By Abby Mitchell
An easy-to-use mobile device app that allows college students to buy and sell items took first place at the 18th annual Gillespie Business Plan Competition at the University of Mississippi.
Rumie, founded by UM students Tanner McCraney and Patrick Phillips, of Jackson; Sam Pennock, from Madison; and Carson Zylicz, of Houston, Texas, designed an app to help college students buy and sell clothes, furniture, books and other items.
The young entrepreneurs of Rumie won $10,000 and the Stephen E. Rowell Entrepreneur Award, worth another $5,000. They also get free office space at Insight Park for the next year.
“All of the prize money will go into our marketing budget to make students aware of our app,” McCraney said. “We have lots of exciting events planned at the end of the semester and now have the financial freedom to explore our various marketing options.
“We are so excited to see Rumie grow, and that was made possible by the CIE and Gillespie Business Plan Competition.”
The Center for Innovation and Entrepreneurship hosts the business plan competition each year.
“We are always excited to see the development of our students’ ventures throughout the year and how they grow into viable Mississippi startups like Rumie,” said Clay Dibrell, co-director of the CIE.
The goal of this annual competition is for young entrepreneurs to make names for themselves and their business ventures.
Second place in the April 8 competition was awarded to Shop Raynekay, created by Ole Miss senior Rayne Grimsley, of Tomball, Texas. Shop Raynekay is an experiential-driven business that focuses on customizable and quality jewelry. Grimsley’s jewelry line is aimed at both men and women.
Four finalists – Rail, 4rmCast, Findmylandlord and Abikadabi’s Baking Co. – received $1,000 apiece.
“We are pleased that this year’s competition was a success with so many capable and enthusiastic entrepreneurs communicating their business proposals to our judges,” said Ken Cyree, dean of the UM School of Business Administration.

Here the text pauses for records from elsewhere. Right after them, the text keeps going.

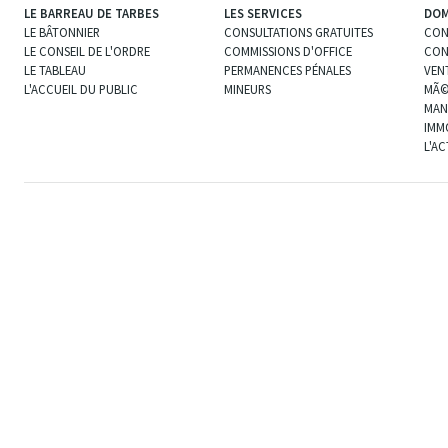
LE BARREAU DE TARBES
LES SERVICES
DOM
LE BÂTONNIER
CONSULTATIONS GRATUITES
CON
LE CONSEIL DE L'ORDRE
COMMISSIONS D'OFFICE
CON
LE TABLEAU
PERMANENCES PÉNALES
VEN
L'ACCUEIL DU PUBLIC
MINEURS
MÃ©
MAN
IMM
L'A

Tereza Janatova, a second-year graduate student from Nova Paka, Czech Republic, who is working on a master’s degree in engineering science, is the owner and founder of 4rmCast. Janatova aims to replace traditional casts with 3D arm casts that help eliminate skin irritation and itching, the inability to shower and bad odors while also reducing the weight of the cast.
Janatova also took home the W. Thomas Colbert- Community Bank Invitation Award, which includes $5,000.
“The competition is a great experiential learning opportunity, and pitching the business idea in front of successful outside people who could be potential investors helps provide the realistic and exciting atmosphere around the competition,” Cyree said.
The six final judges for this year’s competition were: Emmet Seibels, co-founder and former president of Verus Healthcare; Liza Cirlot Looser, CEO of the Cirlot Agency; Jan Farrington, former executive director of Medical Support and Development Organization Inc.; Lawrence Farrington, a member of the board of directors for mTrade Inc. and the UM Foundation; Bill Roper, of Roper Capital; and Louis Lovelady-Rayburn, of mTrade.
“This year represented one of the best competitions the CIE has hosted,” said Tong Meng, CIE program director. “We were excited to see the passion, innovation and commitment exemplified by our student entrepreneurs.”